§ Given records
^^^^

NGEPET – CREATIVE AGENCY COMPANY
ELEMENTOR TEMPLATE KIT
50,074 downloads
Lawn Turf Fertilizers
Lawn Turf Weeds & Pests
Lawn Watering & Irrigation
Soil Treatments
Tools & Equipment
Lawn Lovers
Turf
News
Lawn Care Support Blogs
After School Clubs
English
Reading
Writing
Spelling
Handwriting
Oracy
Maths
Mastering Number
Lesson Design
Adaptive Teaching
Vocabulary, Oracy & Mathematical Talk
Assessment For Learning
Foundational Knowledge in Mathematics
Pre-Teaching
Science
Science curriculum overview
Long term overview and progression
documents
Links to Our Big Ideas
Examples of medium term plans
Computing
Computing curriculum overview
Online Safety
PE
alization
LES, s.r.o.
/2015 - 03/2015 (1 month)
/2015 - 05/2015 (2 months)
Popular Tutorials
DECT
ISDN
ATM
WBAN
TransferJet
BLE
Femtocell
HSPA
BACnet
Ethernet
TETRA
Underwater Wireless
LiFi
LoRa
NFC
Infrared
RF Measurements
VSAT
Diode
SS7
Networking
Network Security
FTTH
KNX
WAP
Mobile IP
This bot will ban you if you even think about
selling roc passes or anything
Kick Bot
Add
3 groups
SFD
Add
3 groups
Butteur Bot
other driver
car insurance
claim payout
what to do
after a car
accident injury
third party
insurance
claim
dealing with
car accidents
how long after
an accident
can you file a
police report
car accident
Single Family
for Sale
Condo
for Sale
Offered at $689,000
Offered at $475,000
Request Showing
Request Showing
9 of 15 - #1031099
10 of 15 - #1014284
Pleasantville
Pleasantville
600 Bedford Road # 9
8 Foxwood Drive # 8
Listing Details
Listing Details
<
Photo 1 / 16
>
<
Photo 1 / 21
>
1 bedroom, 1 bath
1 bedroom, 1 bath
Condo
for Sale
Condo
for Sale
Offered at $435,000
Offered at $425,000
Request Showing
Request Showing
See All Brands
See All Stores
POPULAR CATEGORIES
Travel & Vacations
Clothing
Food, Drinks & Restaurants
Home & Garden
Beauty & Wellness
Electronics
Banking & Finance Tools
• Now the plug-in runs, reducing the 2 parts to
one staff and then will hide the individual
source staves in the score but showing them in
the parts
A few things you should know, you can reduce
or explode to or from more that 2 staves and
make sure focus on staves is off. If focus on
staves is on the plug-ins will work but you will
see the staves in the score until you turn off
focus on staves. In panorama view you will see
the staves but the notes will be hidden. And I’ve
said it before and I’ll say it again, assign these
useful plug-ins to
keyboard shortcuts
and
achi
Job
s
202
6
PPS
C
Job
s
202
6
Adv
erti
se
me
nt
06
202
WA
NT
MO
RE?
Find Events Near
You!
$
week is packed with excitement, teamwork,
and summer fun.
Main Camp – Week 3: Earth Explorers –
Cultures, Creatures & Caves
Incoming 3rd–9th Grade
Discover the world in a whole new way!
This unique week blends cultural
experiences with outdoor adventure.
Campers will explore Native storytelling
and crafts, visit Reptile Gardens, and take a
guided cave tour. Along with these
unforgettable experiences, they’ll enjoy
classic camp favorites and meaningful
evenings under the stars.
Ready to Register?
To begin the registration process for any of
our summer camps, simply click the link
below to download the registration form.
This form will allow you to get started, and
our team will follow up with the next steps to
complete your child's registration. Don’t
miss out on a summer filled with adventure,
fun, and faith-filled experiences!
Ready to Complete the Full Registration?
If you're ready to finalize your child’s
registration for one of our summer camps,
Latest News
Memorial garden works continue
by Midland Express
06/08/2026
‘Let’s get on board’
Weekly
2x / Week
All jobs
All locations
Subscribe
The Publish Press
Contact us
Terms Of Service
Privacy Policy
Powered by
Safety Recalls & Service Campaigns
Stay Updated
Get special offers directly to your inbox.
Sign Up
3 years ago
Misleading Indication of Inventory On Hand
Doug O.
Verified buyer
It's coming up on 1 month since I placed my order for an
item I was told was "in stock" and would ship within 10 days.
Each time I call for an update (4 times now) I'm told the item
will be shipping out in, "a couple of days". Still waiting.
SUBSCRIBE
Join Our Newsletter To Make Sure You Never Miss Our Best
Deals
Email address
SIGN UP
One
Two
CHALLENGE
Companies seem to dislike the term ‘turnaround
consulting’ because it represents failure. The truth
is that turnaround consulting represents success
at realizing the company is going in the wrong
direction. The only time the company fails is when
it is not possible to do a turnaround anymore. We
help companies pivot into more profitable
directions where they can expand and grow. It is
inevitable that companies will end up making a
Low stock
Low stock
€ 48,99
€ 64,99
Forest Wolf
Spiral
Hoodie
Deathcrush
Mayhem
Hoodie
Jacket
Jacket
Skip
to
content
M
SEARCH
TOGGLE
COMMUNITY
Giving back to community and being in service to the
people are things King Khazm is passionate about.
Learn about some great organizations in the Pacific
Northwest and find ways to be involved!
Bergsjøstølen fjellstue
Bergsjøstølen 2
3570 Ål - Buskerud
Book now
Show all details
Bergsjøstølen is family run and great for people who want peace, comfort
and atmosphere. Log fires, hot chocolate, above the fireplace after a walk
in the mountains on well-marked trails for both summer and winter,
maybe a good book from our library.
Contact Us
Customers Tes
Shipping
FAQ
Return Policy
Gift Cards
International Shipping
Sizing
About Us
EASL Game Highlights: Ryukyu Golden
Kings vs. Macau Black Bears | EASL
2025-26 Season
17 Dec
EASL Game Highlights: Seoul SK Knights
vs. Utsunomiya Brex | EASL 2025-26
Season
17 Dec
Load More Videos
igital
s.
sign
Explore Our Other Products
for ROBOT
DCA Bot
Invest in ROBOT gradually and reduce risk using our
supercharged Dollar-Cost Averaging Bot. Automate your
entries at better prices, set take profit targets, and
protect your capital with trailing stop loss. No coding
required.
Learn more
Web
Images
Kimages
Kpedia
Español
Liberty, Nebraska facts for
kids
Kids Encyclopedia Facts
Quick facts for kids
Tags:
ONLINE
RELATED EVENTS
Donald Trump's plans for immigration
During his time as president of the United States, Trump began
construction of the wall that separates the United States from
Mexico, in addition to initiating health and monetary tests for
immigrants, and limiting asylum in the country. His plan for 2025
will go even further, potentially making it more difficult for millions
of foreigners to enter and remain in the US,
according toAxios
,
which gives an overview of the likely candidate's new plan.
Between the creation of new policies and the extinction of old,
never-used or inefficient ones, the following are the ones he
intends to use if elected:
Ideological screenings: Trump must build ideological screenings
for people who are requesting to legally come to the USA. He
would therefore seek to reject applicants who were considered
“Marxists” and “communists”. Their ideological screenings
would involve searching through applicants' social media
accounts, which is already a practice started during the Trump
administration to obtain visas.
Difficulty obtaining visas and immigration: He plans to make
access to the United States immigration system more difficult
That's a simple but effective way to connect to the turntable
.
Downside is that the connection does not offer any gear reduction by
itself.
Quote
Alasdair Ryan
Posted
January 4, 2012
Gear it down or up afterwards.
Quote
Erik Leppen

^^^^

§ Work to complete
Return all the lines above exactly as given.

§ Response box
NGEPET – CREATIVE AGENCY COMPANY
ELEMENTOR TEMPLATE KIT
50,074 downloads
Lawn Turf Fertilizers
Lawn Turf Weeds & Pests
Lawn Watering & Irrigation
Soil Treatments
Tools & Equipment
Lawn Lovers
Turf
News
Lawn Care Support Blogs
After School Clubs
English
Reading
Writing
Spelling
Handwriting
Oracy
Maths
Mastering Number
Lesson Design
Adaptive Teaching
Vocabulary, Oracy & Mathematical Talk
Assessment For Learning
Foundational Knowledge in Mathematics
Pre-Teaching
Science
Science curriculum overview
Long term overview and progression
documents
Links to Our Big Ideas
Examples of medium term plans
Computing
Computing curriculum overview
Online Safety
PE
alization
LES, s.r.o.
/2015 - 03/2015 (1 month)
/2015 - 05/2015 (2 months)
Popular Tutorials
DECT
ISDN
ATM
WBAN
TransferJet
BLE
Femtocell
HSPA
BACnet
Ethernet
TETRA
Underwater Wireless
LiFi
LoRa
NFC
Infrared
RF Measurements
VSAT
Diode
SS7
Networking
Network Security
FTTH
KNX
WAP
Mobile IP
This bot will ban you if you even think about
selling roc passes or anything
Kick Bot
Add
3 groups
SFD
Add
3 groups
Butteur Bot
other driver
car insurance
claim payout
what to do
after a car
accident injury
third party
insurance
claim
dealing with
car accidents
how long after
an accident
can you file a
police report
car accident
Single Family
for Sale
Condo
for Sale
Offered at $689,000
Offered at $475,000
Request Showing
Request Showing
9 of 15 - #1031099
10 of 15 - #1014284
Pleasantville
Pleasantville
600 Bedford Road # 9
8 Foxwood Drive # 8
Listing Details
Listing Details
<
Photo 1 / 16
>
<
Photo 1 / 21
>
1 bedroom, 1 bath
1 bedroom, 1 bath
Condo
for Sale
Condo
for Sale
Offered at $435,000
Offered at $425,000
Request Showing
Request Showing
See All Brands
See All Stores
POPULAR CATEGORIES
Travel & Vacations
Clothing
Food, Drinks & Restaurants
Home & Garden
Beauty & Wellness
Electronics
Banking & Finance Tools
• Now the plug-in runs, reducing the 2 parts to
one staff and then will hide the individual
source staves in the score but showing them in
the parts
A few things you should know, you can reduce
or explode to or from more that 2 staves and
make sure focus on staves is off. If focus on
staves is on the plug-ins will work but you will
see the staves in the score until you turn off
focus on staves. In panorama view you will see
the staves but the notes will be hidden. And I’ve
said it before and I’ll say it again, assign these
useful plug-ins to
keyboard shortcuts
and
achi
Job
s
202
6
PPS
C
Job
s
202
6
Adv
erti
se
me
nt
06
202
WA
NT
MO
RE?
Find Events Near
You!
$
week is packed with excitement, teamwork,
and summer fun.
Main Camp – Week 3: Earth Explorers –
Cultures, Creatures & Caves
Incoming 3rd–9th Grade
Discover the world in a whole new way!
This unique week blends cultural
experiences with outdoor adventure.
Campers will explore Native storytelling
and crafts, visit Reptile Gardens, and take a
guided cave tour. Along with these
unforgettable experiences, they’ll enjoy
classic camp favorites and meaningful
evenings under the stars.
Ready to Register?
To begin the registration process for any of
our summer camps, simply click the link
below to download the registration form.
This form will allow you to get started, and
our team will follow up with the next steps to
complete your child's registration. Don’t
miss out on a summer filled with adventure,
fun, and faith-filled experiences!
Ready to Complete the Full Registration?
If you're ready to finalize your child’s
registration for one of our summer camps,
Latest News
Memorial garden works continue
by Midland Express
06/08/2026
‘Let’s get on board’
Weekly
2x / Week
All jobs
All locations
Subscribe
The Publish Press
Contact us
Terms Of Service
Privacy Policy
Powered by
Safety Recalls & Service Campaigns
Stay Updated
Get special offers directly to your inbox.
Sign Up
3 years ago
Misleading Indication of Inventory On Hand
Doug O.
Verified buyer
It's coming up on 1 month since I placed my order for an
item I was told was "in stock" and would ship within 10 days.
Each time I call for an update (4 times now) I'm told the item
will be shipping out in, "a couple of days". Still waiting.
SUBSCRIBE
Join Our Newsletter To Make Sure You Never Miss Our Best
Deals
Email address
SIGN UP
One
Two
CHALLENGE
Companies seem to dislike the term ‘turnaround
consulting’ because it represents failure. The truth
is that turnaround consulting represents success
at realizing the company is going in the wrong
direction. The only time the company fails is when
it is not possible to do a turnaround anymore. We
help companies pivot into more profitable
directions where they can expand and grow. It is
inevitable that companies will end up making a
Low stock
Low stock
€ 48,99
€ 64,99
Forest Wolf
Spiral
Hoodie
Deathcrush
Mayhem
Hoodie
Jacket
Jacket
Skip
to
content
M
SEARCH
TOGGLE
COMMUNITY
Giving back to community and being in service to the
people are things King Khazm is passionate about.
Learn about some great organizations in the Pacific
Northwest and find ways to be involved!
Bergsjøstølen fjellstue
Bergsjøstølen 2
3570 Ål - Buskerud
Book now
Show all details
Bergsjøstølen is family run and great for people who want peace, comfort
and atmosphere. Log fires, hot chocolate, above the fireplace after a walk
in the mountains on well-marked trails for both summer and winter,
maybe a good book from our library.
Contact Us
Customers Tes
Shipping
FAQ
Return Policy
Gift Cards
International Shipping
Sizing
About Us
EASL Game Highlights: Ryukyu Golden
Kings vs. Macau Black Bears | EASL
2025-26 Season
17 Dec
EASL Game Highlights: Seoul SK Knights
vs. Utsunomiya Brex | EASL 2025-26
Season
17 Dec
Load More Videos
igital
s.
sign
Explore Our Other Products
for ROBOT
DCA Bot
Invest in ROBOT gradually and reduce risk using our
supercharged Dollar-Cost Averaging Bot. Automate your
entries at better prices, set take profit targets, and
protect your capital with trailing stop loss. No coding
required.
Learn more
Web
Images
Kimages
Kpedia
Español
Liberty, Nebraska facts for
kids
Kids Encyclopedia Facts
Quick facts for kids
Tags:
ONLINE
RELATED EVENTS
Donald Trump's plans for immigration
During his time as president of the United States, Trump began
construction of the wall that separates the United States from
Mexico, in addition to initiating health and monetary tests for
immigrants, and limiting asylum in the country. His plan for 2025
will go even further, potentially making it more difficult for millions
of foreigners to enter and remain in the US,
according toAxios
,
which gives an overview of the likely candidate's new plan.
Between the creation of new policies and the extinction of old,
never-used or inefficient ones, the following are the ones he
intends to use if elected:
Ideological screenings: Trump must build ideological screenings
for people who are requesting to legally come to the USA. He
would therefore seek to reject applicants who were considered
“Marxists” and “communists”. Their ideological screenings
would involve searching through applicants' social media
accounts, which is already a practice started during the Trump
administration to obtain visas.
Difficulty obtaining visas and immigration: He plans to make
access to the United States immigration system more difficult
That's a simple but effective way to connect to the turntable
.
Downside is that the connection does not offer any gear reduction by
itself.
Quote
Alasdair Ryan
Posted
January 4, 2012
Gear it down or up afterwards.
Quote
Erik Leppen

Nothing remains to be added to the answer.